- 38°04′18″N 30°09′56″E﻿ / ﻿38.07167°N 30.16556°E
- Location: Turkey
- Region: Afyonkarahisar Province

= Apamea (Phrygia) =

Ancient city in Anatolia

Apamea Cibotus, Apamea ad Maeandrum (on the Maeander), Apamea or Apameia (Ἀπάμεια, κιβωτός) was an ancient city in Anatolia founded in the 3rd century BC by Antiochus I Soter, who named it after his mother Apama. It was in Hellenistic Phrygia, but became part of the Roman province of Pisidia.
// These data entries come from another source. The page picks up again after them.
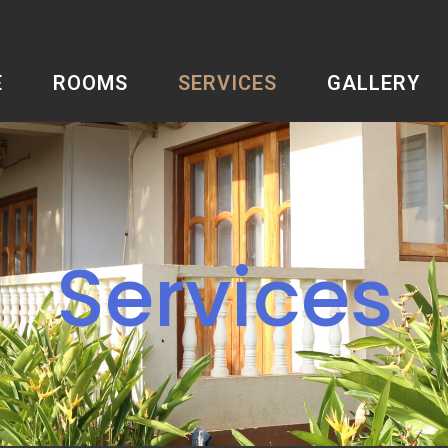
E
ROOMS
SERVICES
GALLERY
Services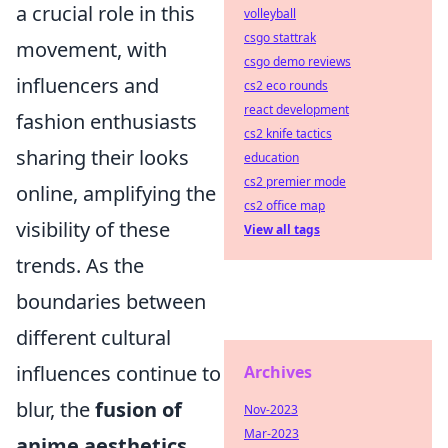
a crucial role in this
volleyball
csgo stattrak
movement, with
csgo demo reviews
influencers and
cs2 eco rounds
react development
fashion enthusiasts
cs2 knife tactics
sharing their looks
education
cs2 premier mode
online, amplifying the
cs2 office map
visibility of these
View all tags
trends. As the
boundaries between
different cultural
influences continue to
Archives
blur, the
fusion of
Nov-2023
Mar-2023
anime aesthetics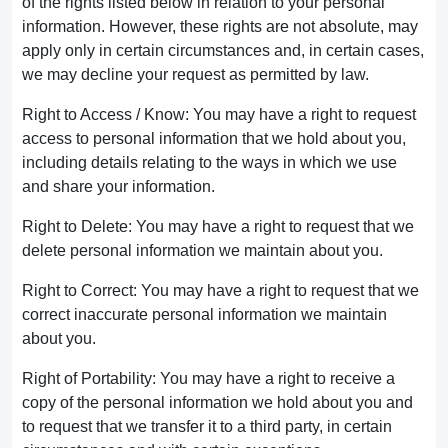
of the rights listed below in relation to your personal
information. However, these rights are not absolute, may
apply only in certain circumstances and, in certain cases,
we may decline your request as permitted by law.
Right to Access / Know: You may have a right to request
access to personal information that we hold about you,
including details relating to the ways in which we use
and share your information.
Right to Delete: You may have a right to request that we
delete personal information we maintain about you.
Right to Correct: You may have a right to request that we
correct inaccurate personal information we maintain
about you.
Right of Portability: You may have a right to receive a
copy of the personal information we hold about you and
to request that we transfer it to a third party, in certain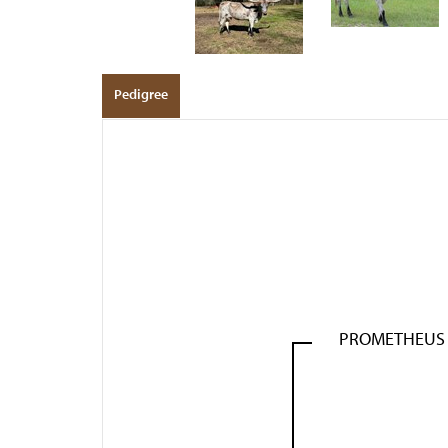
Pedigree
PROMETHEUS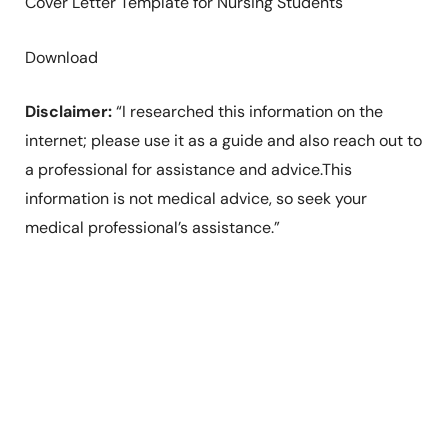
Cover Letter Template for Nursing Students
Download
Disclaimer:
“I researched this information on the
internet; please use it as a guide and also reach out to
a professional for assistance and advice.This
information is not medical advice, so seek your
medical professional’s assistance.”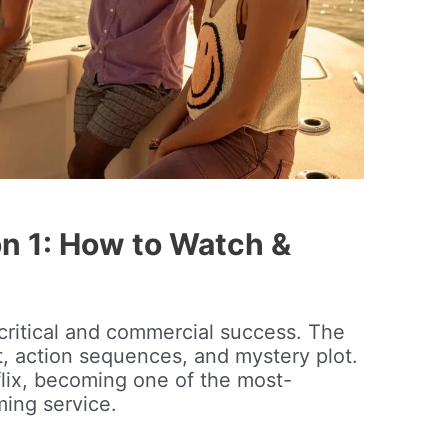
n 1: How to Watch &
critical and commercial success. The
st, action sequences, and mystery plot.
flix, becoming one of the most-
ing service.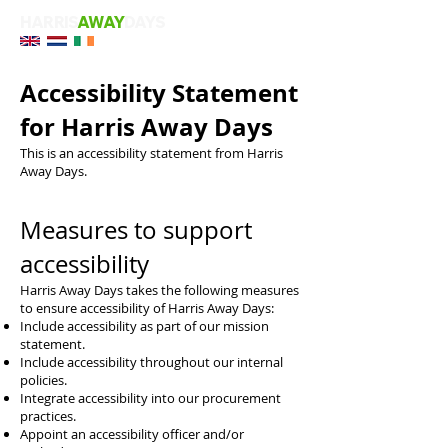
HARRIS
AWAY
DAYS
Accessibility Statement
for Harris Away Days
This is an accessibility statement from Harris
Away Days.
Measures to support
accessibility
Harris Away Days takes the following measures
to ensure accessibility of Harris Away Days:
Include accessibility as part of our mission
statement.
Include accessibility throughout our internal
policies.
Integrate accessibility into our procurement
practices.
Appoint an accessibility officer and/or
It was near, but on lower ground than, Celaenae (Kelainai).

==Geography==
The site is now partly occupied by the city of Dinar (sometimes locally known also as Geyikler, "the gazelles," perhaps from a tradition of the Persian hunting-park, seen by Xenophon at Celaenae), which by 1911 was connected with İzmir by railway; there are considerable remains, including a theatre and a great number of important Graeco-Roman inscriptions.
Strabo (p. 577) says, that the town lies at the source (ekbolais) of the Marsyas, and the river flows through the middle of the city, having its origin in the city, and being carried down to the suburbs with a violent and precipitous current it joins the Maeander after the latter is joined by the Orgas (called the Catarrhactes by Herodotus, vii. 26).

==History==
===Classical Age===
The original inhabitants were residents of Celaenae who were compelled by Antiochus I Soter to move further down the river, where they founded the city of Apamea (Strabo, xii. 577). Antiochus the Great transplanted many Jews there. (Josephus, Ant. xii. 3, § 4). It became a seat of Seleucid power, and a centre of Graeco-Roman and Graeco-Hebrew civilization and commerce. There Antiochus the Great collected the army with which he met the Romans at Magnesia, and two years later the Treaty of Apamea between Rome and the Seleucid realm was signed there. After Antiochus' departure for the East, Apamea lapsed to the Pergamene kingdom and thence to Rome in 133 BC, but it was resold to Mithridates V of Pontus, who held it till 120 BC. After the Mithridatic Wars it became and remained a great centre for trade, largely carried on by resident Italians and by Jews. By order of Flaccus, a large amount of Jewish money - nearly 45 kilograms of gold - intended for the Temple in Jerusalem was confiscated in Apamea in the year 62 BC. In 84 BC Sulla made it the seat of a conventus, and it long claimed primacy among Phrygian cities. When Strabo wrote, Apamea was a place of great trade in the Roman province of Asia, next in importance to Ephesus. Its commerce was owing to its position on the great road to Cappadocia, and it was also the centre of other roads. When Cicero was proconsul of Cilicia, 51 BC, Apamea was within his jurisdiction (ad Fam. xiii. 67), but the dioecesis, or conventus, of Apamea was afterwards attached to Asia. Pliny the Elder enumerates six towns which belonged to the conventus of Apamea, and he observes that there were nine others of little note.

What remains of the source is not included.